◆ WHAT THE EXERCISE ASKS ◆
Go through the records and report each line in which the word "ngay" occurs.

Dataset items
· · · · · · ·
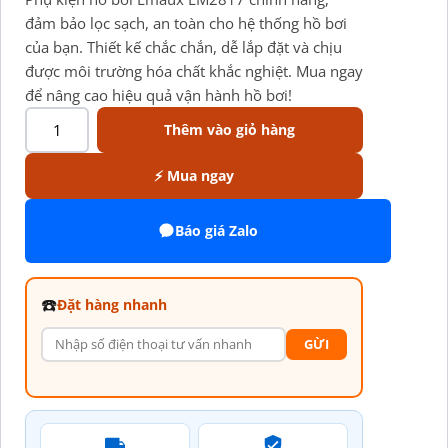
đảm bảo lọc sạch, an toàn cho hệ thống hồ bơi
của bạn. Thiết kế chắc chắn, dễ lắp đặt và chịu
được môi trường hóa chất khắc nghiệt. Mua ngay
để nâng cao hiệu quả vận hành hồ bơi!
Thêm vào giỏ hàng
⚡ Mua ngay
Báo giá Zalo
☎️
Đặt hàng nhanh
GỪI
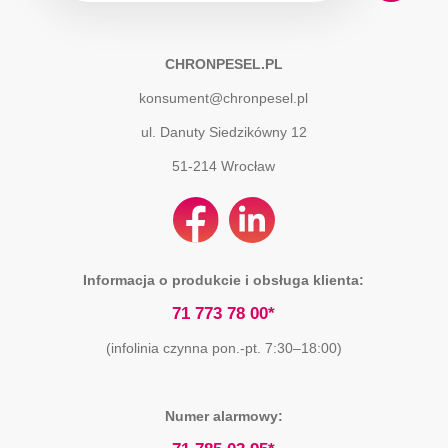
CHRONPESEL.PL
konsument@chronpesel.pl
ul. Danuty Siedzikówny 12
51-214
Wrocław
Informacja o produkcie i obsługa klienta:
71 773 78 00*
(infolinia czynna pon.-pt. 7:30–18:00)
Numer alarmowy:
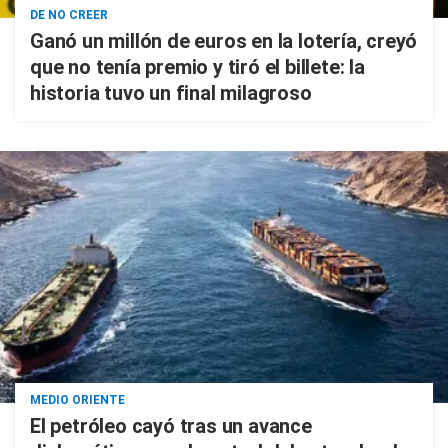
DE NO CREER
Ganó un millón de euros en la lotería, creyó
que no tenía premio y tiró el billete: la
historia tuvo un final milagroso
MEDIO ORIENTE
El petróleo cayó tras un avance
· · · · · · ·
◆ REPLY TO THE TASK ◆
được môi trường hóa chất khắc nghiệt. Mua ngay
⚡ Mua ngay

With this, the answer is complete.